Native Load File Spec

This technical note details the Lexbe eDiscovery Platform (LEP) specifications for accepting native load files for import or ingestion into LEP.  LEP can also accept unprocessed native files, Outlook PSTs, and files that have been processed to single-paged TIFF Images with load files (see TIFF Load File Spec).  Load file Field Names should be named pursuant to our Standard Metadata Processing & Load File Fields document.

A Native load file has the advantage of allowing processed native files to be loaded to LEP and associated with metadata included in the Native load file.

Native load files can be produced from a number of eDiscovery processing and Early Case Assessment tools, including LexisNexis Law PreDiscovery and Early Data Analyzer, iPro Allegro and review tools such as Kcura Relativity and iPro Eclipse.

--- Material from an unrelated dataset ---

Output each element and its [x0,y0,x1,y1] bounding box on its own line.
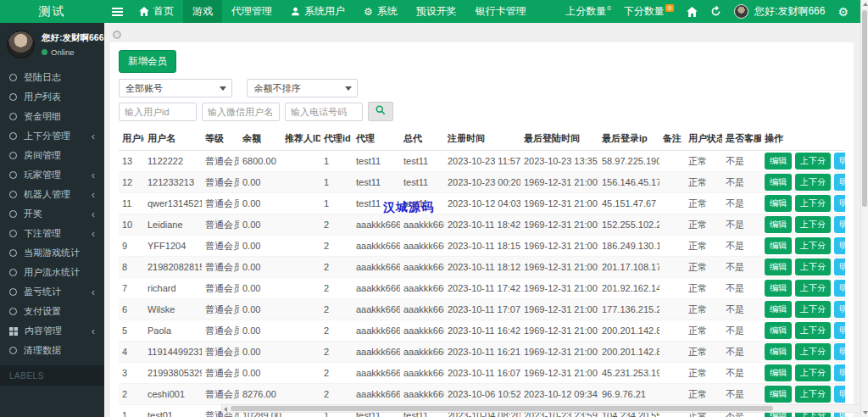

The load file format that LEP accepts is also known in the industry as a Concordance Native load file.

Load Files

A standardized Native Concordance load file consists of a text-delimited file ending with the file extension DAT.  The Concordance Load File references one document per line, and includes document metadata.

Document Files

These files reference the following: 
Native files.  Native versions of files, expanded from container files (zips, rar, etc) and separated to the individual file level, but with minimal or no ESI processing applied.
Text files.  Single page text files containing ASCI text of processed ESI.  Text files are named by Bates number and end with the extension TXT.  These files are optional but recommended.

Folder Structure

These files reference the following: 

The Concordance load file grouping is located within the following folder structure, and must be present in this form as service input:

Level 1

Level 2

Level 3

Description

LOADFILES

VOL1.DAT


Concordance load file

LOADFILES

VOL1.TXT


Concordance load file with tab delimiter substitutions

ORIGINALS

/001, /002, etc

 XYZ 00177.DOCX

Original native file (entire multi-page document)


File Naming

Files are named by the Bates Title of the first page, including an optional Confidential suffix, and located inside the ORIGINALS folder in a sub-folder containing up to 5,000 files each.  The sub-folders use three digits and start with '.1'.  For example:
ORIGINALS/001/XYZ 000177.xlsx
ORIGINALS/001/XYZ 000180 Confidential.docx
ORIGINALS/001/XYZ 000181.jpg

Multi Page Extracted Text / OCR files
Text files are not required for incoming Native load files.

Concordance Load File Format

The Concordance Load File is named VOL1.DAT and should be located in the LOADFILES folder: LOADFILES/VOL1.DAT

The applicable fields in a Concordance Native load file format should be named as detailed in the LEP
 Standard Metadata Processing & Load File Fields document.

The first line contains the headers using the field names listed in the Standard Metadata Processing & Load File Fields document specification.  The text file should be delimited using the following character substitutions:


Text Character

ASCII Substitution

Comma

20

Quote

254

New line

174

Multi-Value

059

Nested Values

092


The size of each production to be loaded to LEP (native files, text files and load file) should be 50 GBs in size or less (before compression).  Productions larger than that should be split.  If a production is larger than 50 GBs, we treat it as a non-standard load file, and will split prior to load.
 
The number of Native files per directory should be limited to 5,000.